→ **Exercise data**

"""

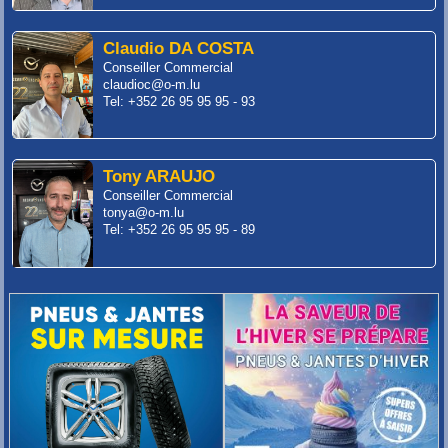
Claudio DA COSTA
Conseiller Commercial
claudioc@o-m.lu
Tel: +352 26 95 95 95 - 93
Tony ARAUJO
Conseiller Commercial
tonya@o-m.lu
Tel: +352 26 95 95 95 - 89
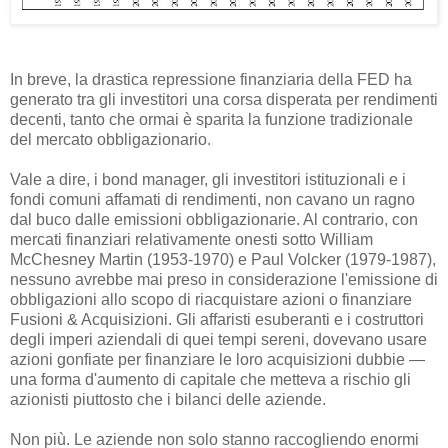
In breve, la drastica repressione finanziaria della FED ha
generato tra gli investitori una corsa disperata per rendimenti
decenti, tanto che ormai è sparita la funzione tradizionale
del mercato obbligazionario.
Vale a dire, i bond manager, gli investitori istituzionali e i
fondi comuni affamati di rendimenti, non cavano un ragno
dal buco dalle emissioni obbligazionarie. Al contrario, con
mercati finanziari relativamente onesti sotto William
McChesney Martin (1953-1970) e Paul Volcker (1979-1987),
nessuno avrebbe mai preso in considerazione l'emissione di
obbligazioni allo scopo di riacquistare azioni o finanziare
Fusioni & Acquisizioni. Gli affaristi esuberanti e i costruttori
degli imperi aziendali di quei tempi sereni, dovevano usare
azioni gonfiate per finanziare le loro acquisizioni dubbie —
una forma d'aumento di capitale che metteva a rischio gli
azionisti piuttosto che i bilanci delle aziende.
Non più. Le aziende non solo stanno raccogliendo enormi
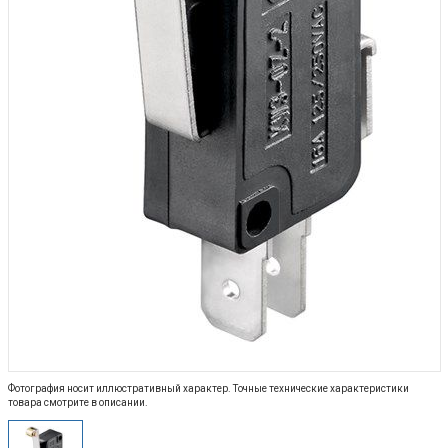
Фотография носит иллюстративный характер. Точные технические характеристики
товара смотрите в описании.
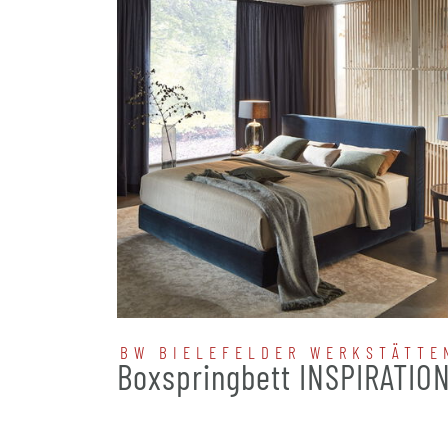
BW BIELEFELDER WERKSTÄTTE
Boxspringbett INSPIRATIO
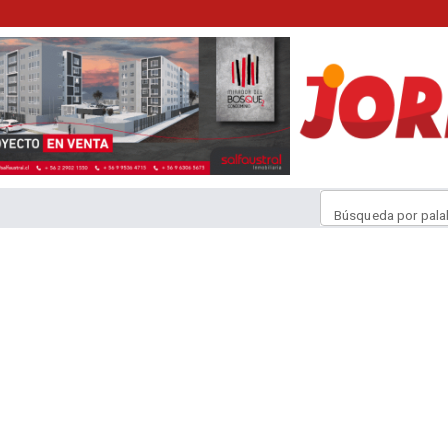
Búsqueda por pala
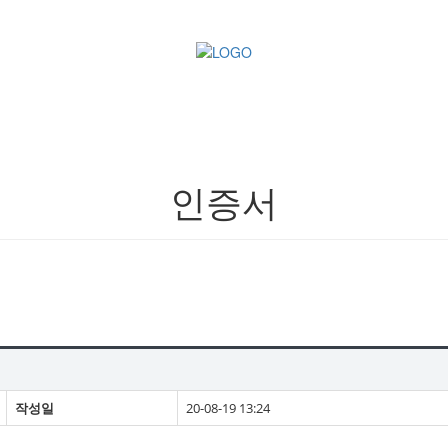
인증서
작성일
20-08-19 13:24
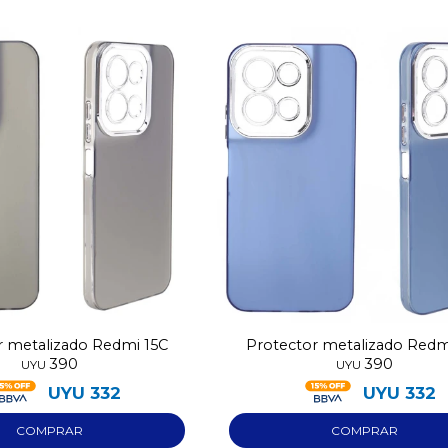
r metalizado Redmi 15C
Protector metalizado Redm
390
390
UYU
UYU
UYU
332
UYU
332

"""
"""

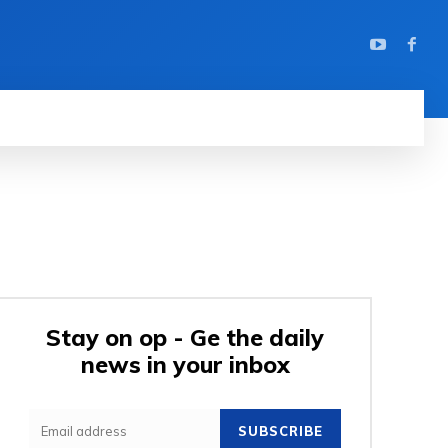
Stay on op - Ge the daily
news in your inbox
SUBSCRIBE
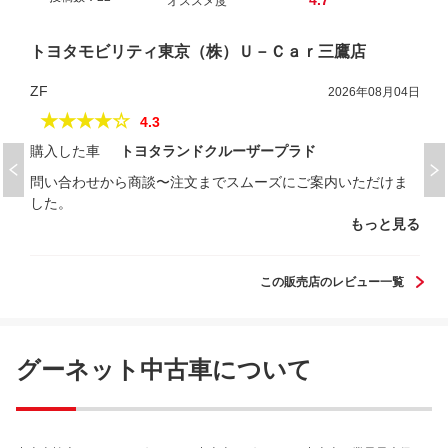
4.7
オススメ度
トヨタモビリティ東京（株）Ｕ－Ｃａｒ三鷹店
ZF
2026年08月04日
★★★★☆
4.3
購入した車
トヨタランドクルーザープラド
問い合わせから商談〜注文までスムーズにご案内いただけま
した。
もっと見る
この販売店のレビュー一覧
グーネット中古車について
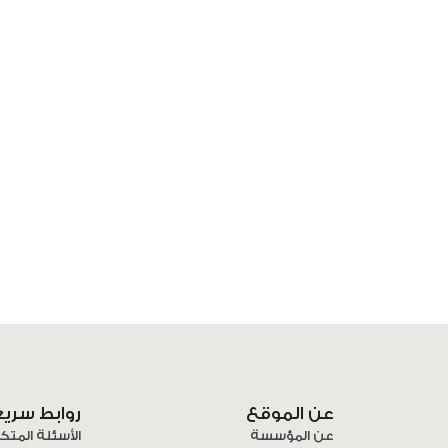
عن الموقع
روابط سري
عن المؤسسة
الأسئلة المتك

"""

→ **Task objective**
Please return each line of the listing above that contains "rendimenti".

→ **Response area**
generato tra gli investitori una corsa disperata per rendimenti
fondi comuni affamati di rendimenti, non cavano un ragno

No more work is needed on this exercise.